For this exercise, copy out each line of the material below that includes "Circle".

*** Block opens ***

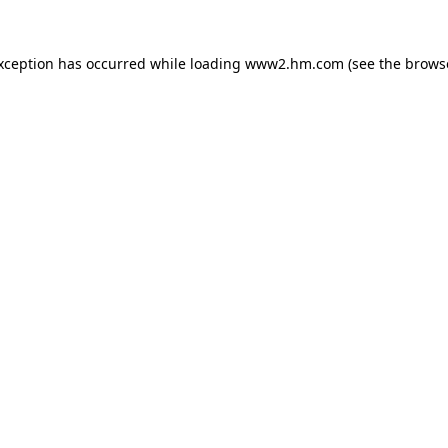
exception has occurred
while loading
www2.hm.com
(see the brows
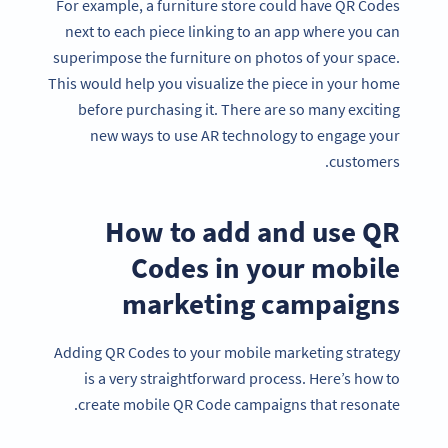
For example, a furniture store could have QR Codes
next to each piece linking to an app where you can
superimpose the furniture on photos of your space.
This would help you visualize the piece in your home
before purchasing it. There are so many exciting
new ways to use AR technology to engage your
customers.
How to add and use QR
Codes in your mobile
marketing campaigns
Adding QR Codes to your mobile marketing strategy
is a very straightforward process. Here’s how to
create mobile QR Code campaigns that resonate.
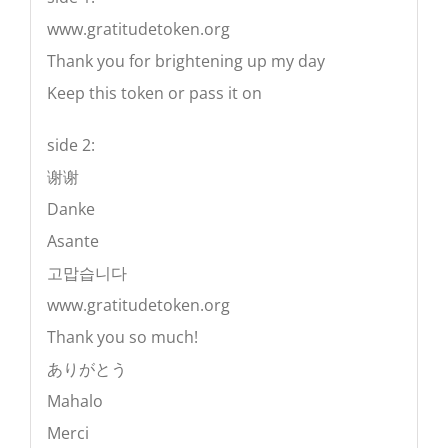
www.gratitudetoken.org
Thank you for brightening up my day
Keep this token or pass it on
side 2:
谢谢
Danke
Asante
고맙습니다
www.gratitudetoken.org
Thank you so much!
ありがとう
Mahalo
Merci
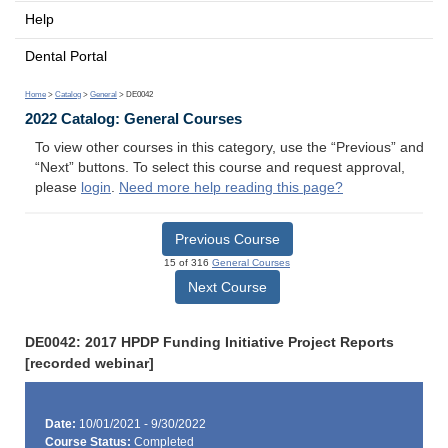
Help
Dental Portal
Home
>
Catalog
>
General
> DE0042
2022 Catalog: General Courses
To view other courses in this category, use the “Previous” and
“Next” buttons. To select this course and request approval,
please
login
.
Need more help reading this page?
Previous Course
15 of 316
General Courses
Next Course
DE0042: 2017 HPDP Funding Initiative Project Reports
[recorded webinar]
Date:
10/01/2021 - 9/30/2022
Course Status:
Completed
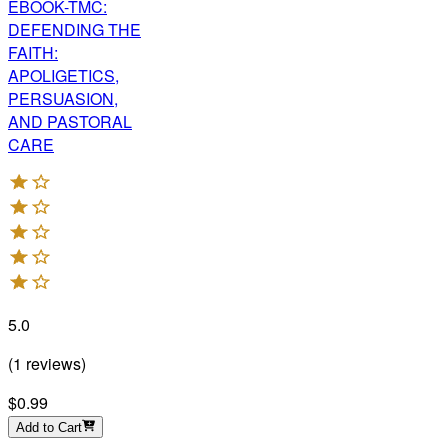
EBOOK-TMC:
DEFENDING THE
FAITH:
APOLIGETICS,
PERSUASION,
AND PASTORAL
CARE
5.0
(
1
reviews
)
$0.99
Add to Cart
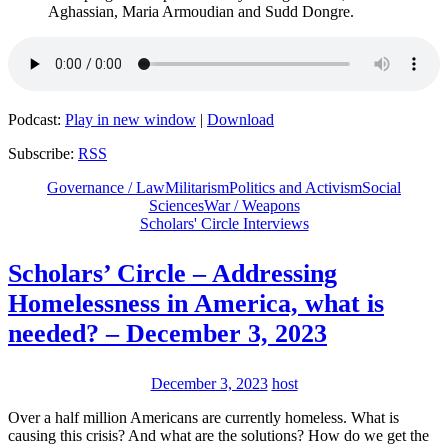
Aghassian, Maria Armoudian and Sudd Dongre.
Podcast:
Play in new window
|
Download
Subscribe:
RSS
Governance / Law
Militarism
Politics and Activism
Social
Sciences
War / Weapons
Scholars' Circle Interviews
Scholars’ Circle – Addressing
Homelessness in America, what is
needed? – December 3, 2023
December 3, 2023
host
Over a half million Americans are currently homeless. What is
causing this crisis? And what are the solutions? How do we get the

*** Block closes ***

#### [TASK SOLUTION]
Scholars' Circle Interviews
Scholars’ Circle – Addressing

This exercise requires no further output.